-- Data section follows --

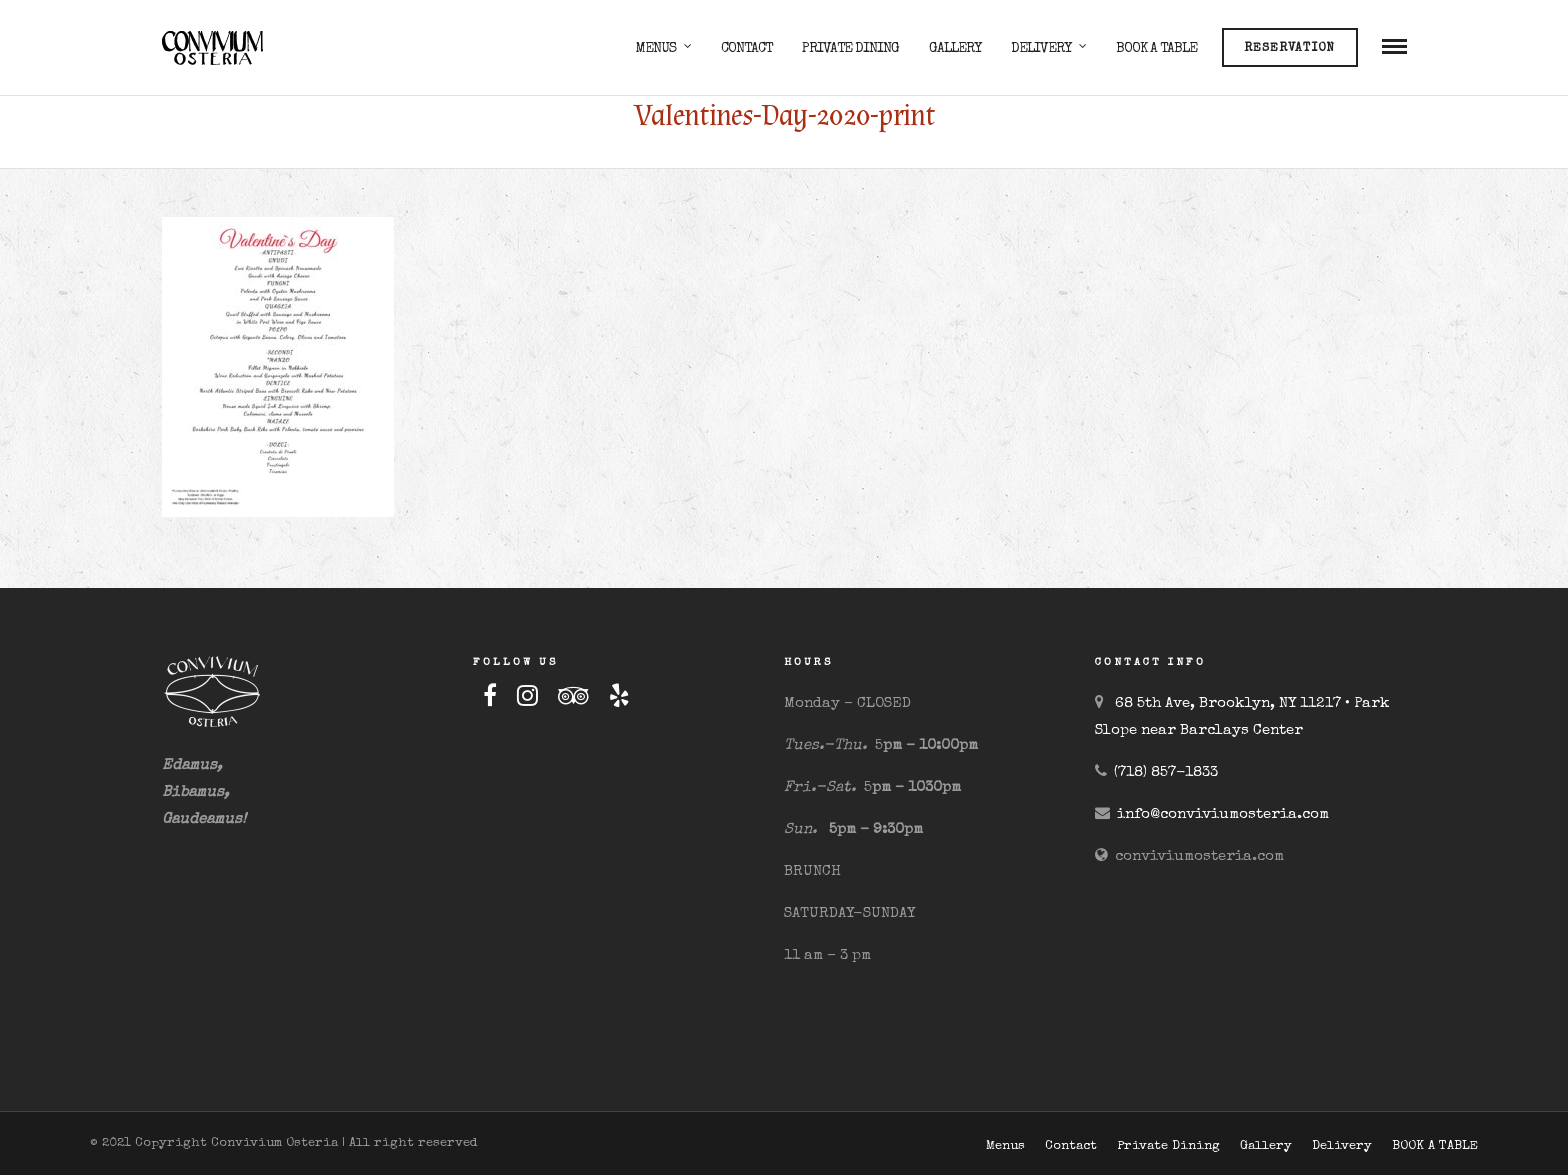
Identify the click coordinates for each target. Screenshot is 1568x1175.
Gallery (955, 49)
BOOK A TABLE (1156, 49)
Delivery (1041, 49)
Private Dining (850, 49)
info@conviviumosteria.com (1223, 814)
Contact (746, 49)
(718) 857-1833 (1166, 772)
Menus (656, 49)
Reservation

-- Data section concluded --

» What you should do
Retype all entries exactly, without the images.

» Output for this task
Identify the click coordinates for each target. Screenshot is 1568x1175.
Gallery (955, 49)
BOOK A TABLE (1156, 49)
Delivery (1041, 49)
Private Dining (850, 49)
info@conviviumosteria.com (1223, 814)
Contact (746, 49)
(718) 857-1833 (1166, 772)
Menus (656, 49)
Reservation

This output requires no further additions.